• EXERCISE DATA:
################

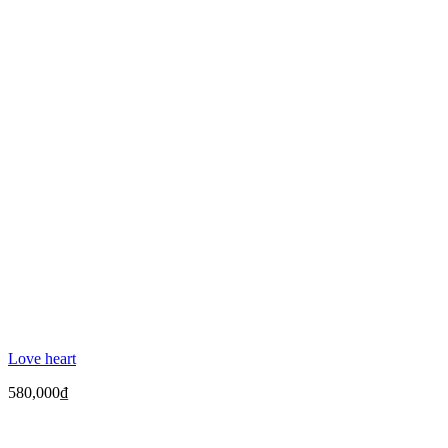
Love heart
580,000
₫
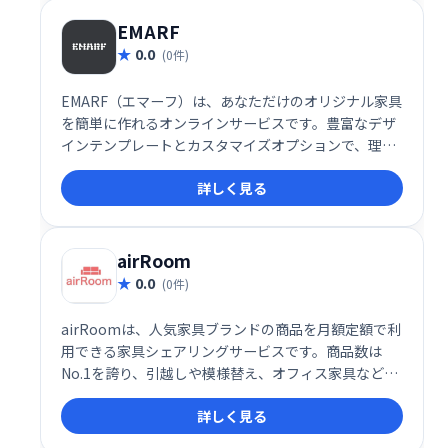
EMARF
0.0
(0件)
EMARF（エマーフ）は、あなただけのオリジナル家具
を簡単に作れるオンラインサービスです。豊富なデザ
インテンプレートとカスタマイズオプションで、理想
の家具を自由に設計できます。専門スタッフによるサ
詳しく見る
ポートも万全なので、初心者の方でも安心してご利用
いただけます。世界に一つだけの、あなただけの家具
をEMARFで実現しましょう。
airRoom
0.0
(0件)
airRoomは、人気家具ブランドの商品を月額定額で利
用できる家具シェアリングサービスです。商品数は
No.1を誇り、引越しや模様替え、オフィス家具など、
様々なニーズに対応。必要な家具を自由に選んで利用
詳しく見る
でき、購入前のお試しにも最適です。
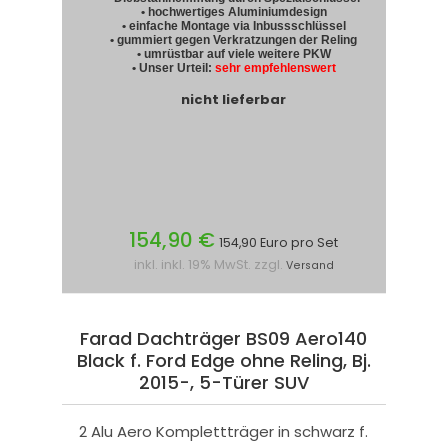
• hochwertiges Aluminiumdesign
• einfache Montage via Inbussschlüssel
• gummiert gegen Verkratzungen der Reling
• umrüstbar auf viele weitere PKW
• Unser Urteil:
sehr empfehlenswert
nicht lieferbar
154,90 €
154,90 Euro pro Set
inkl. inkl. 19% MwSt. zzgl.
Versand
Farad Dachträger BS09 Aero140
Black f. Ford Edge ohne Reling, Bj.
2015-, 5-Türer SUV
2 Alu Aero Komplettträger in schwarz f.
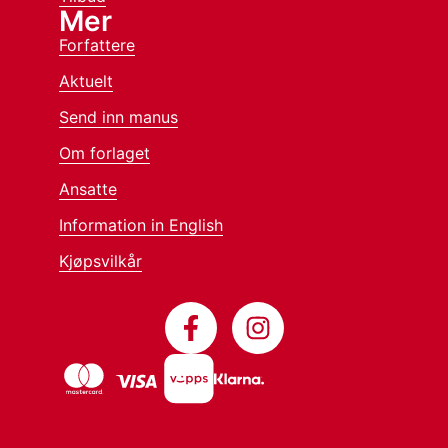
Mer
Forfattere
Aktuelt
Send inn manus
Om forlaget
Ansatte
Information in English
Kjøpsvilkår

################

• INSTRUCTIONS FOR THE TASK:
Make an exact copy of every entry above, but keep the pictures out of it.

• ANSWER FOR THE TASK:
Love heart
580,000
₫
EMARF
0.0
(0件)
EMARF（エマーフ）は、あなただけのオリジナル家具
を簡単に作れるオンラインサービスです。豊富なデザ
インテンプレートとカスタマイズオプションで、理想
の家具を自由に設計できます。専門スタッフによるサ
詳しく見る
ポートも万全なので、初心者の方でも安心してご利用
いただけます。世界に一つだけの、あなただけの家具
をEMARFで実現しましょう。
airRoom
0.0
(0件)
airRoomは、人気家具ブランドの商品を月額定額で利
用できる家具シェアリングサービスです。商品数は
No.1を誇り、引越しや模様替え、オフィス家具など、
様々なニーズに対応。必要な家具を自由に選んで利用
詳しく見る
でき、購入前のお試しにも最適です。
• hochwertiges Aluminiumdesign
• einfache Montage via Inbussschlüssel
• gummiert gegen Verkratzungen der Reling
• umrüstbar auf viele weitere PKW
• Unser Urteil:
sehr empfehlenswert
nicht lieferbar
154,90 €
154,90 Euro pro Set
inkl. inkl. 19% MwSt. zzgl.
Versand
Farad Dachträger BS09 Aero140
Black f. Ford Edge ohne Reling, Bj.
2015-, 5-Türer SUV
2 Alu Aero Komplettträger in schwarz f.
Mer
Forfattere
Aktuelt
Send inn manus
Om forlaget
Ansatte
Information in English
Kjøpsvilkår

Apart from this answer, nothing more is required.